Photo Credit: Dr. Wendy Longo || This horizon is distant…

I ran across two interesting articles today:

  • Volatility Doesn’t Equal Loss—Unless You Sell from Oppenheimer Funds, and
  • Buying the Dips Doesn’t Work for Everyone by the estimable Jason Zweig.
  • Both articles are exercises in understanding the time horizon over which you invest.  If you are older, you may not have the time to recover from market shortfalls, so advice to buy dips may sound hollow when you are nearer to drawing on your assets.
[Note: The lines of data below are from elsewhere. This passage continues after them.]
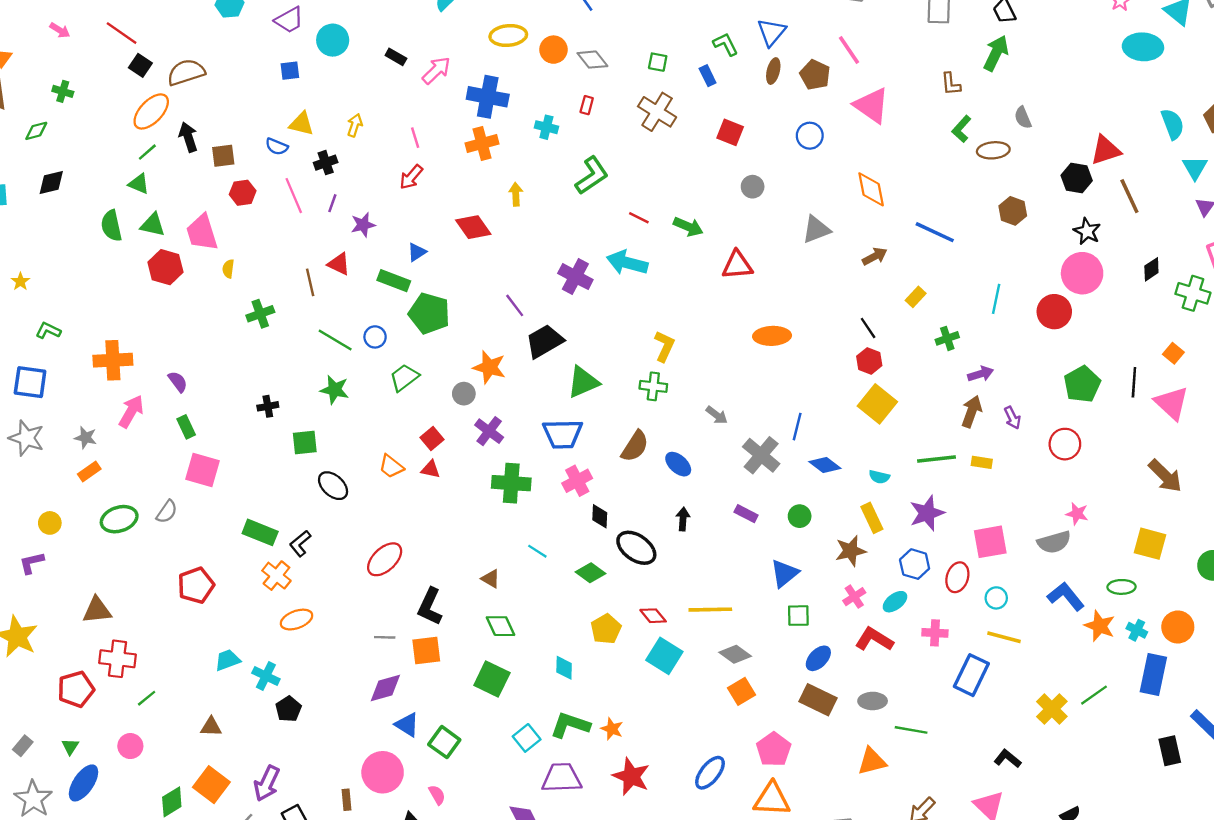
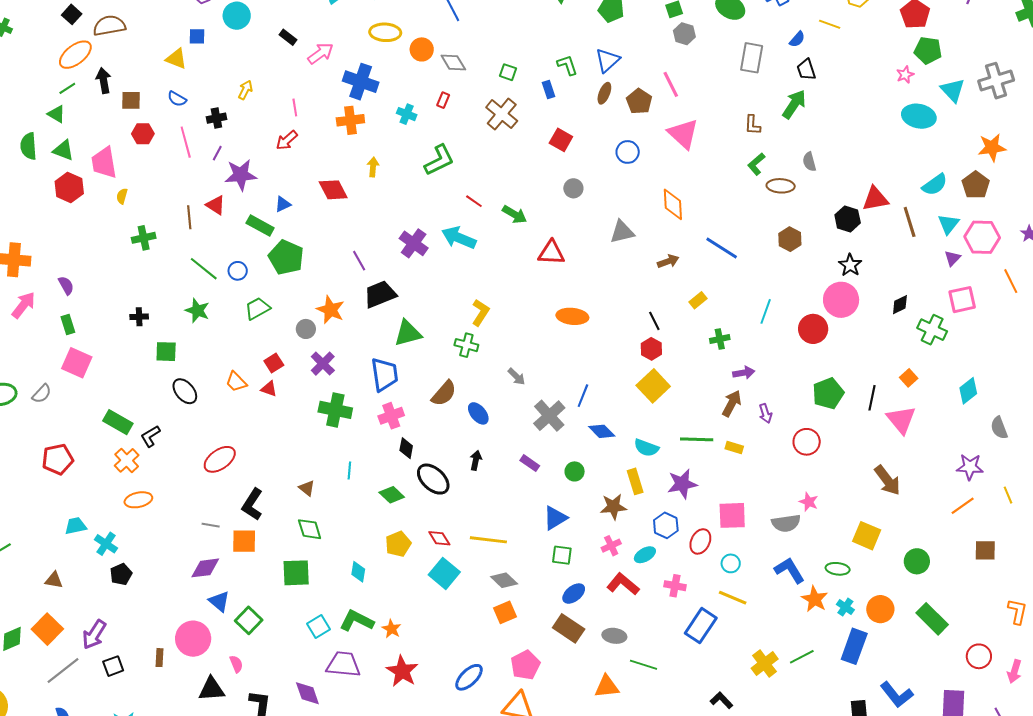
yellow triangle: (301, 124) -> (176, 59), moved
cyan semicircle: (1173, 124) -> (935, 185), turned 68
brown line: (1129, 196) -> (910, 222), moved
purple star: (363, 225) -> (241, 175), size x1.5
blue trapezoid: (563, 434) -> (384, 374), turned -105
cyan semicircle: (879, 477) -> (646, 448), size x1.4
cyan line: (537, 551) -> (349, 470), turned 54
green square: (492, 679) -> (296, 573), turned -36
    Thus the idea that volatility, presumably negative, doesn’t hurt unless you sell.  Some people don’t have much choice in the matter.  They have retired, and they have a lump sum of money that they are managing for long-term income.  No more money is going in, money is only going out.  What can you do?

    You have to plan before volatility strikes.  My equity-only clients had 14% cash before the recent volatility hit.  Over the past week I opportunistically brought that down to 10% in names that I would like to own even if the “crisis” deepened.  That flexibility was built into my management.  (If the market recovers enough, I will rebuild the buffer.  Around 1300 on the S&P, I would put all cash to work, and move to the alternative portfolio management strategy where I sell the most marginal ideas one at a time to raise cash and reinvest into the best ideas.)

    If an older investor would be hurt by a drawdown in the stock market, he needs to invest less in stocks now, even if that means having a lower income on average over the longer-term.  With a higher level of bonds in the portfolio, he could more than proportionately draw down on bonds during a crisis, which would rebalance his portfolio.  If and when the stock market recovered, for a time, he could draw on has stock positions more than proportionately then.  That also would rebalance the portfolio.